Tersangka H juga kemudian mendampingi calon debitur pada saat dilakukan OTS ke lokasi usaha dan tempat tinggal debitur yang telah diatur sebelumnya.

Bahwa Setelah kredit diputus, pencairan kredit nasabah dilakukan penarikan tunai atau melakukan penarikan agen brilink yang ditunjuk oleh Calo, atau menyerahkan buku tabungan dan ATM kepada calo, tidak hanya sampai disitu tersangka H juga meminta imbalan/ fee secara tunai dari setiap pencairan kredit nasabah yang dipinjam identitasnya yaitu sebesar 10 % dari plafond kredit.

Selanjutnya, urai Kasi Penkum Kejati Sulsel Soetarmi SH.,MH., Terdapat 27 rekening KUR dengan menggunakan nama orang lain yang digunakan oleh Tersangka H termasuk pemenuhan dokumen pengajuan kredit dan agunan kredit serta Kartu ATM dan Buku Tabungan dikuasai oleh tersangka H dengan total kerugian Rp. 818.581.105,- (delapan ratus delapan belas juta lima ratus delapan uluh satu ribu seratus lima rupiah).
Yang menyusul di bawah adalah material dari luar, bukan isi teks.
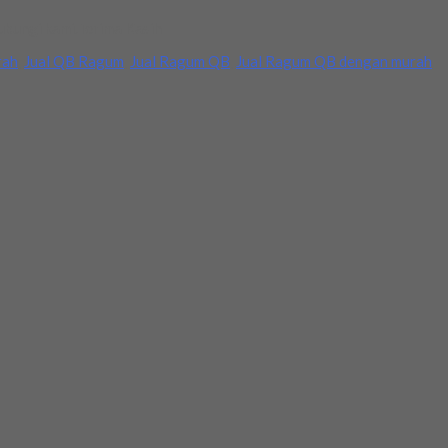
ubungi kami.Terima Kasih
rah
,
Jual QB Ragum
,
Jual Ragum QB
,
Jual Ragum QB dengan murah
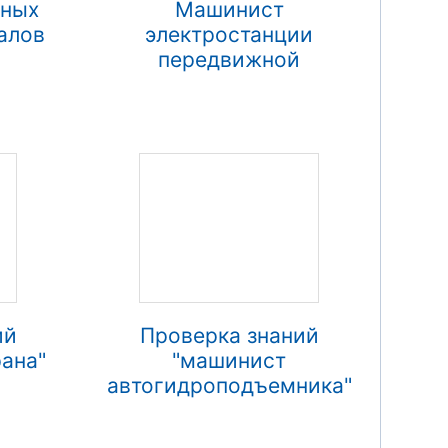
ьных
Машинист
алов
электростанции
передвижной
ий
Проверка знаний
ана"
"машинист
автогидроподъемника"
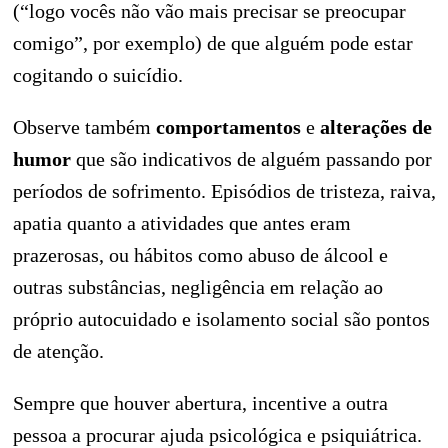
(“logo vocês não vão mais precisar se preocupar
comigo”, por exemplo) de que alguém pode estar
cogitando o suicídio.
Observe também
comportamentos
e
alterações de
humor
que são indicativos de alguém passando por
períodos de sofrimento. Episódios de tristeza, raiva,
apatia quanto a atividades que antes eram
prazerosas, ou hábitos como abuso de álcool e
outras substâncias, negligência em relação ao
próprio autocuidado e isolamento social são pontos
de atenção.
Sempre que houver abertura, incentive a outra
pessoa a procurar ajuda psicológica e psiquiátrica.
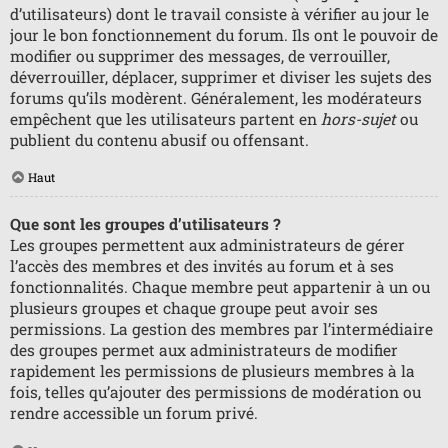
d’utilisateurs) dont le travail consiste à vérifier au jour le
jour le bon fonctionnement du forum. Ils ont le pouvoir de
modifier ou supprimer des messages, de verrouiller,
déverrouiller, déplacer, supprimer et diviser les sujets des
forums qu’ils modèrent. Généralement, les modérateurs
empêchent que les utilisateurs partent en
hors-sujet
ou
publient du contenu abusif ou offensant.
Haut
Que sont les groupes d’utilisateurs ?
Les groupes permettent aux administrateurs de gérer
l’accès des membres et des invités au forum et à ses
fonctionnalités. Chaque membre peut appartenir à un ou
plusieurs groupes et chaque groupe peut avoir ses
permissions. La gestion des membres par l’intermédiaire
des groupes permet aux administrateurs de modifier
rapidement les permissions de plusieurs membres à la
fois, telles qu’ajouter des permissions de modération ou
rendre accessible un forum privé.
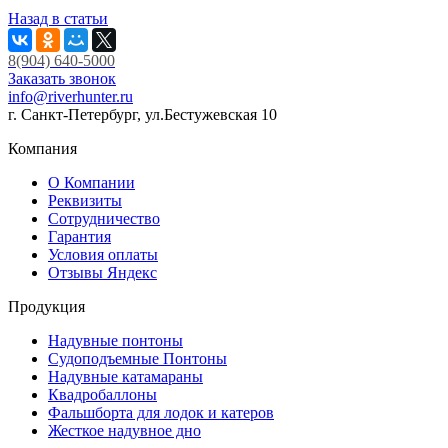
Назад в статьи
8(904) 640-5000
Заказать звонок
info@riverhunter.ru
г. Санкт-Петербург, ул.Бестужевская 10
Компания
О Компании
Реквизиты
Сотрудничество
Гарантия
Условия оплаты
Отзывы Яндекс
Продукция
Надувные понтоны
Судоподъемные Понтоны
Надувные катамараны
Квадробаллоны
Фальшборта для лодок и катеров
Жесткое надувное дно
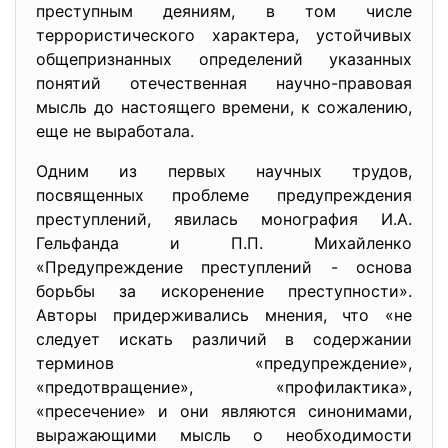
преступным деяниям, в том числе
террористического характера, устойчивых
общепризнанных определений указанных
понятий отечественная научно-правовая
мысль до настоящего времени, к сожалению,
еще не выработала.
Одним из первых научных трудов,
посвященных проблеме предупреждения
преступлений, явилась монография И.А.
Гельфанда и П.П. Михайленко
«Предупреждение преступлений - основа
борьбы за искоренение преступности».
Авторы придерживались мнения, что «не
следует искать различий в содержании
терминов «предупреждение»,
«предотвращение», «профилактика»,
«пресечение» и они являются синонимами,
выражающими мысль о необходимости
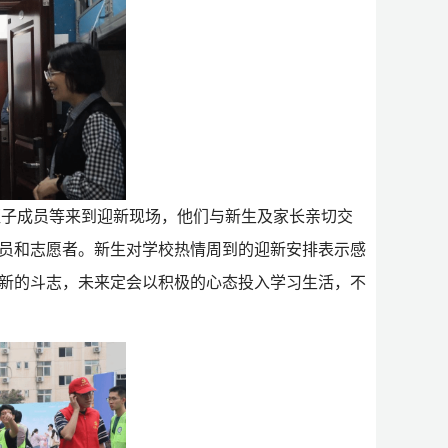
班子成员
等
来
到迎新现场
，
他们
与新生及家长亲切交
员和志愿者。新生对
学校
热情周到的迎新
安排表示感
新的斗志，未来定会以积极的心态投入学习生活，不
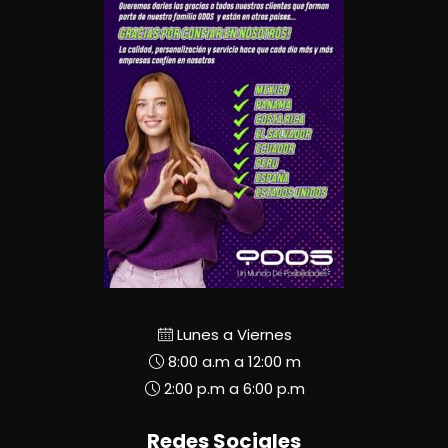
Lunes a Viernes
8:00 a.m a 12:00 m
2:00 p.m a 6:00 p.m
Redes Sociales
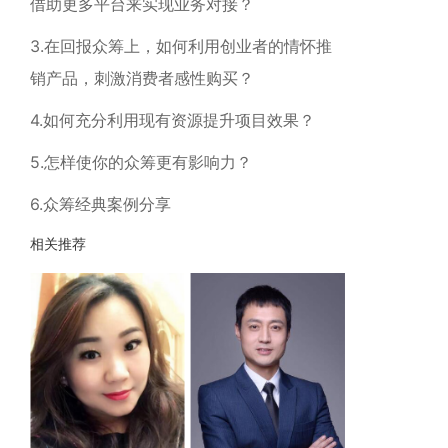
借助更多平台来实现业务对接？
3.在回报众筹上，如何利用创业者的情怀推
销产品，刺激消费者感性购买？
4.如何充分利用现有资源提升项目效果？
5.怎样使你的众筹更有影响力？
6.众筹经典案例分享
相关推荐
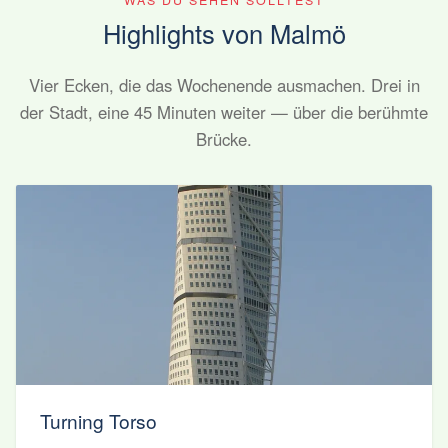
WAS DU SEHEN SOLLTEST
Highlights von Malmö
Vier Ecken, die das Wochenende ausmachen. Drei in
der Stadt, eine 45 Minuten weiter — über die berühmte
Brücke.
Turning Torso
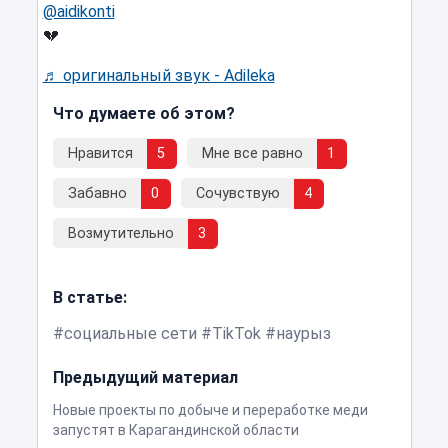
@aidikonti
💔
♬ оригинальный звук - Adileka
Что думаете об этом?
Нравится
5
Мне все равно
1
Забавно
0
Сочувствую
4
Возмутительно
3
В статье:
социальные сети
TikTok
наурыз
Предыдущий материал
Новые проекты по добыче и переработке меди
запустят в Карагандинской области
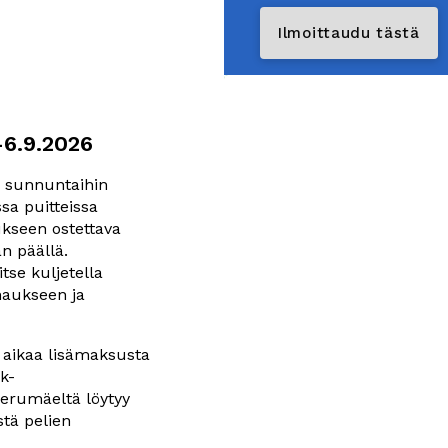
Ilmoittaudu tästä
6.9.2026
 sunnuntaihin 
sa puitteissa 
kseen ostettava 
n päällä. 
tse kuljetella 
naukseen ja 
 aikaa lisämaksusta 
k-
ierumäeltä löytyy 
tä pelien 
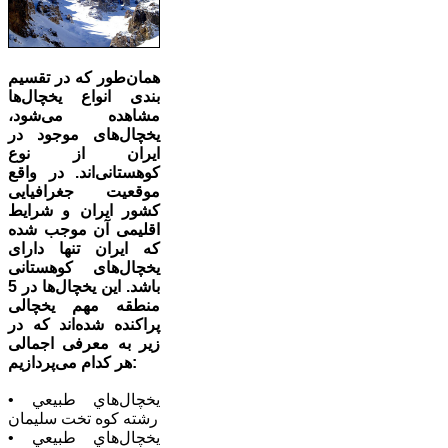
همان‌طور که در تقسیم
بندی انواع یخچال‌ها
مشاهده می‌شود،
یخچال‌های موجود در
ایران از نوع
کوهستانی‌اند. در واقع
موقعیت جغرافیایی
کشور ایران و شرایط
اقلیمی آن موجب شده
که ایران تنها دارای
یخچال‌های کوهستانی
باشد. این یخچال‌ها در 5
منطقه مهم یخچالی
پراکنده شده‌اند که در
زیر به معرفی اجمالی
هر کدام می‌پردازیم:
• يخچال‌هاي طبيعي
رشته کوه تخت سلیمان
• يخچال‌هاي طبيعي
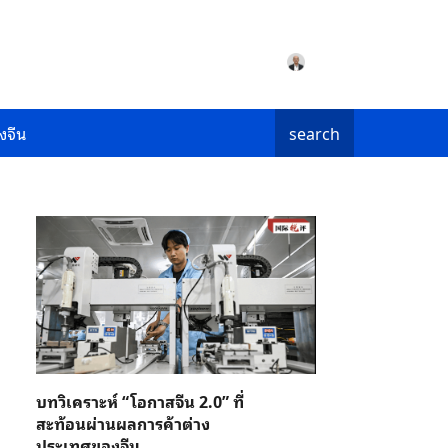
งจีน
search
บทวิเคราะห์ “โอกาสจีน 2.0” ที่
สะท้อนผ่านผลการค้าต่าง
ประเทศของจีน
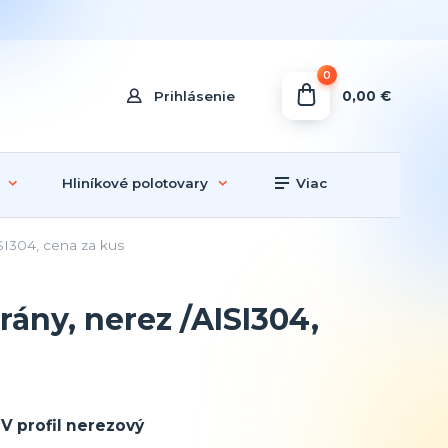
0
0,00 €
Prihlásenie
Hliníkové polotovary
Viac
SI304, cena za kus
ány, nerez /AISI304,
V profil nerezový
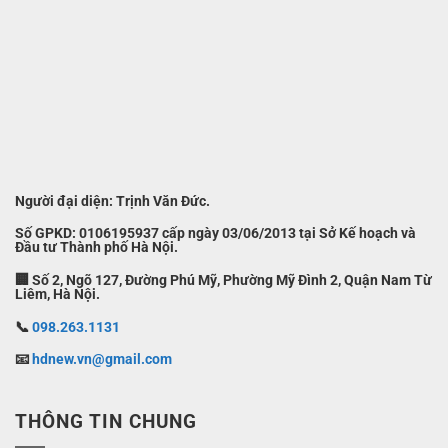
Người đại diện: Trịnh Văn Đức.
Số GPKD: 0106195937 cấp ngày 03/06/2013 tại Sở Kế hoạch và
Đầu tư Thành phố Hà Nội.
🏢 Số 2, Ngõ 127, Đường Phú Mỹ, Phường Mỹ Đình 2, Quận Nam Từ
Liêm, Hà Nội.
📞
098.263.1131
📧
hdnew.vn@gmail.com
THÔNG TIN CHUNG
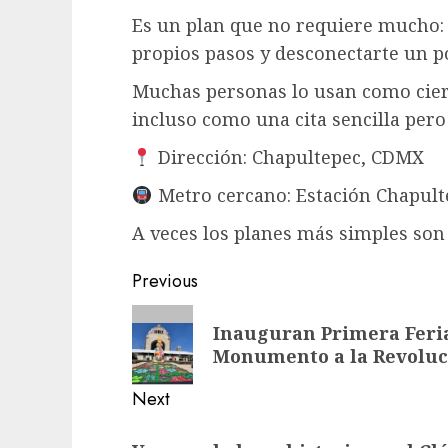
Es un plan que no requiere mucho: s
propios pasos y desconectarte un po
Muchas personas lo usan como cierr
incluso como una cita sencilla pero 
Dirección: Chapultepec, CDMX
Metro cercano: Estación Chapult
A veces los planes más simples son
Post
Previous
navigation
Previous
Inauguran Primera Feria
post:
Monumento a la Revoluc
Next
Next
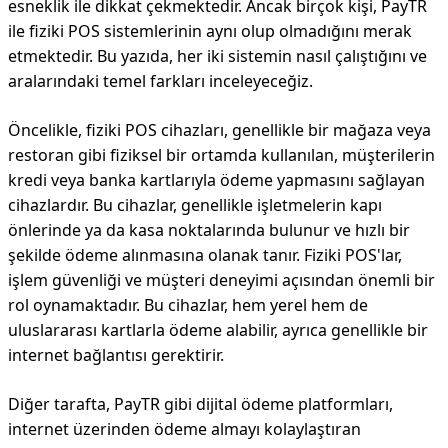
esneklik ile dikkat çekmektedir. Ancak birçok kişi, PayTR
ile fiziki POS sistemlerinin aynı olup olmadığını merak
etmektedir. Bu yazıda, her iki sistemin nasıl çalıştığını ve
aralarındaki temel farkları inceleyeceğiz.
Öncelikle, fiziki POS cihazları, genellikle bir mağaza veya
restoran gibi fiziksel bir ortamda kullanılan, müşterilerin
kredi veya banka kartlarıyla ödeme yapmasını sağlayan
cihazlardır. Bu cihazlar, genellikle işletmelerin kapı
önlerinde ya da kasa noktalarında bulunur ve hızlı bir
şekilde ödeme alınmasına olanak tanır. Fiziki POS'lar,
işlem güvenliği ve müşteri deneyimi açısından önemli bir
rol oynamaktadır. Bu cihazlar, hem yerel hem de
uluslararası kartlarla ödeme alabilir, ayrıca genellikle bir
internet bağlantısı gerektirir.
Diğer tarafta, PayTR gibi dijital ödeme platformları,
internet üzerinden ödeme almayı kolaylaştıran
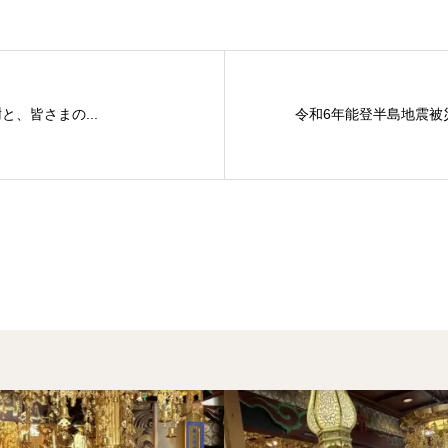
、皆さまの...
令和6年能登半島地震被災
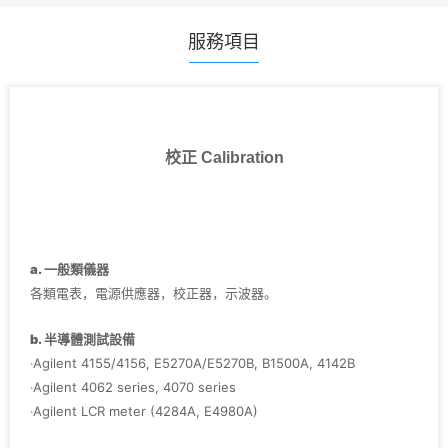
服務項目
校正 Calibration
a. 一般類儀器
各類電表，電源供應器，校正器，示波器。
b. 半導體測試設備
‧Agilent 4155/4156, E5270A/E5270B, B1500A, 4142B
‧Agilent 4062 series, 4070 series
‧Agilent LCR meter (4284A, E4980A)
‧Agilent Pulse Generator (8110A, 81110A, 8114A)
Terdapat 11 rekening KUR digunakan oleh pihak ketiga (calo) An. Tersangka MS dengan total kerugian Rp.319.252.479,- (Tiga ratus sembilan belas juta dua ratus lima puluh dua ribu empat ratus tujuh puluh sembilan rupiah);

Terdapat 10 (sepuluh) rekening KUR digunakan oleh pihak ketiga (calo) An. Tersangka SM dengan total kerugian Rp.286.301.740,- (dua ratus delapan puluh enam juta tiga ratus satu ribu tujuh ratus empat puluh rupiah);

Terdapat 4 (empat) rekening KUR digunakan oleh pihak ketiga (calo) An. Tersangka S dengan total kerugian Rp. 134.523.522,- (seratus tiga puluh empat juta lima ratus dua puluh tiga ribu lima ratus dua puluh dua rupiah).

Bahwa terhadap pengajuan kredit oleh Tersangka FF disusun analisis kelayakan dengan pendekatan 5 C (watak, kemampuan, modal, kondisi/prospek usaha dan agunan kredit) kemudian di input dalam aplikasi dimana data kegiatan usaha yang dimasukkan ke dalam aplikasi tidak mencerminkan keadaan kegiatan usaha nasabah yang sebenarnya sebab tidak pernah dilakukan wawancara mengenai usaha, omzet, laba, dsb terhadap debitur.